## Required action
All pictures are to be skipped; retype only the lines from the top of the entries through the line with "исключительно информационный и", both included.

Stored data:
━━━━━━━━━━━━━━━━━━━━
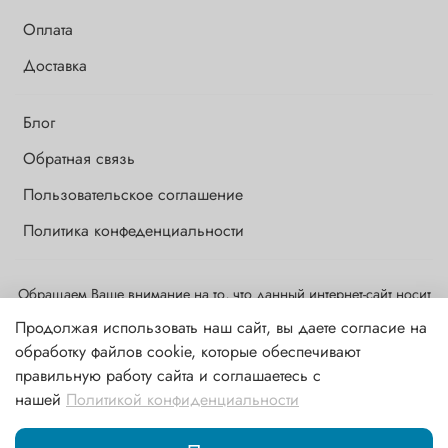
Оплата
Доставка
Блог
Обратная связь
Пользовательское соглашение
Политика конфеденциальности
Обращаем Ваше внимание на то, что данный интернет-сайт носит
исключительно информационный и ознакомительный характер и
Продолжая использовать наш сайт, вы даете согласие на
ни при каких условиях информационные материалы и цены,
обработку файлов cookie, которые обеспечивают
размещенные на сайте, не являются публичной офертой,
правильную работу сайта и соглашаетесь с
определяемой положениями ст. 437 ГК РФ
нашей
Политикой конфиденциальности
В корзину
━━━━━━━━━━━━━━━━━━━━
## Response area
Оплата
Доставка
Блог
Обратная связь
Пользовательское соглашение
Политика конфеденциальности
Обращаем Ваше внимание на то, что данный интернет-сайт носит
исключительно информационный и ознакомительный характер и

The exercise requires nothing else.